Papa Francesco a Santa Marta è tornato a ricordare ai pastori l’importanza di dare il buon esempio.
Commentando il Vangelo di Marco dedicato a Gesù che insegnava “come uno che ha autorità”, il pontefice ha spiegato dell’incisività di quello che ha definito un “insegnamento nuovo”: la “novità” di Cristo è proprio il “dono dell’autorità” ricevuto dal Padre. Di fronte agli insegnamenti degli scribi, dei dottori della legge, che pure “dicevano la verità”, la gente “pensava a un’altra cosa”, perché quello che dicevano “non arrivava al cuore”: insegnavano “dalla cattedra e non si interessavano alla gente”. “L’insegnamento di Gesù provoca lo stupore, movimento al cuore”, perché ciò che “dà autorità” è proprio la vicinanza e Gesù “aveva autorità perché si avvicinava alla gente”, capendo problemi, dolori e peccati e tutto ciò è importantissimo e va sempre ricordato
Perché era vicino, capiva; ma, accoglieva, guariva e insegnava con vicinanza. Quello che a un pastore dà autorità o risveglia l’autorità che è data dal Padre, è la vicinanza: vicinanza a Dio nella preghiera – un pastore che non prega, un pastore che non cerca Dio ha perso parte – e la vicinanza alla gente. Il pastore staccato dalla gente non arriva alla gente con il messaggio. Vicinanza, questa doppia vicinanza. Questa è l’unzione del pastore che si commuove davanti al dono di Dio nella preghiera, e si può commuovere davanti ai peccati, al problema, alle malattie della gente: lascia commuovere il pastore.
Gli scribi avevano perso la “capacità” di commuoversi proprio perché “non erano vicini né alla gente né a Dio”. E quando si perde tale vicinanza il pastore finisce “nell’incoerenza di vita”.
Gesù è chiaro in questo: “Fate quello che dicono” – dicono la verità – “ma non quello che fanno”. La doppia vita. E’ brutto vedere pastori di doppia vita: è una ferita nella Chiesa. I pastori ammalati, che hanno perso l’autorità e vanno avanti in questa doppia vita. Ci sono tanti modi diportare avanti la doppia vita: ma è doppia … E Gesù è molto forte con loro. Non solo dice alla gente di ascoltarli ma non fare quello che fanno, ma a loro cosa dice? “Ma voi siete sepolcri imbiancati”: bellissimi nella dottrina, da fuori. Ma dentro, putredine. Questa è la fine del pastore che non ha vicinanza con Dio nella preghiera e con la gente nella compassione.

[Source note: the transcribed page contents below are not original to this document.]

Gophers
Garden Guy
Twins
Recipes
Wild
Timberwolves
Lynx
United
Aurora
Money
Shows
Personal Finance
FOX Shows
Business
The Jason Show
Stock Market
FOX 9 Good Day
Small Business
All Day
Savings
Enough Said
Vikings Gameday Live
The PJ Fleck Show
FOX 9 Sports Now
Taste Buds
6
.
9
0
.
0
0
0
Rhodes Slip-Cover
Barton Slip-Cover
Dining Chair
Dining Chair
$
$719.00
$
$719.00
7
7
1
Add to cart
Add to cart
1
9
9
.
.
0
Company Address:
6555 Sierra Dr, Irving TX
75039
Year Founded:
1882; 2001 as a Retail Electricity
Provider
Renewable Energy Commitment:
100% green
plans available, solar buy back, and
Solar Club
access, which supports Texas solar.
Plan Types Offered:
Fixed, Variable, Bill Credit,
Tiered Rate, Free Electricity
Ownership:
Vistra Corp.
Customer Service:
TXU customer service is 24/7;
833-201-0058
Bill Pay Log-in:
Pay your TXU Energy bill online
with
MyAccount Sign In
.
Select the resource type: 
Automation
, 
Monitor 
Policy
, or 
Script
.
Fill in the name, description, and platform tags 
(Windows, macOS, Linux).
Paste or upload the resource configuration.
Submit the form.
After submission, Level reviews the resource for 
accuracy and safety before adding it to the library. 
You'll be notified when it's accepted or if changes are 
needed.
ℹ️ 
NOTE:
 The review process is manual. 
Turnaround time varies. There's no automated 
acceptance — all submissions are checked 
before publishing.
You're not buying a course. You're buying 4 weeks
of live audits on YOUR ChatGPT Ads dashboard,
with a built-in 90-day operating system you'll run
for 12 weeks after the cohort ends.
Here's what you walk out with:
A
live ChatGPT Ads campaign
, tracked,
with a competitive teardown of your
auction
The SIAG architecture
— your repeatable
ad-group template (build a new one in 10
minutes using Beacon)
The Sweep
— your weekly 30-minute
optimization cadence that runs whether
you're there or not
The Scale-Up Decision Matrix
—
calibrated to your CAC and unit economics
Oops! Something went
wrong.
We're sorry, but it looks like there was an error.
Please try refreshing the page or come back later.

Il Vescovo di Roma ha poi tiproposto le figure di Anna, che prega il Signore di avere un figlio maschio, e del sacerdote, il “vecchio Eli”, che “era un debole, aveva perso la vicinanza, a Dio e alla gente”: aveva ritenuto Anna un’ubriaca. Ella invece stava pregando nel suo cuore, muovendo soltanto le labbra. Fu lei a spiegare ad Eli di essere “amareggiata” e che a parlare era stato “l’eccesso” del proprio “dolore” e della propria “angoscia”. E mentre lei parlava, Eli fu “capace di avvicinarsi a quel cuore”, fino a dirle di andare in pace: “il Dio di Israele ti conceda quello che gli hai chiesto”. Si rese conto, osserva il Papa, “di avere sbagliato” facendo uscire dal suo cuore “la benedizione e la profezia”, perché poi Anna partorì Samuele.
Io dirò ai pastori che hanno vissuto la vita staccati da Dio e dal popolo, dalla gente: “Ma, non perdere la speranza. Sempre c’è la possibilità. A questo è stato sufficiente guardare, avvicinarsi a una donna, ascoltarla e risvegliare l’autorità per benedire e profetizzare; quella profezia è stata fatta e il figlio alla donna è venuto”. L’autorità: l’autorità, dono di Dio. Solo viene da Lui. E Gesù la dà ai suoi. Autorità nel parlare, che viene dalla vicinanza con Dio e con la gente, sempre tutti e due insieme. Autorità che è coerenza, non doppia vita. E’ autorità, e se un pastore la perde almeno non perda la speranza, come Eli: sempre c’è tempo di avvicinarsi e risvegliare l’autorità e la profezia.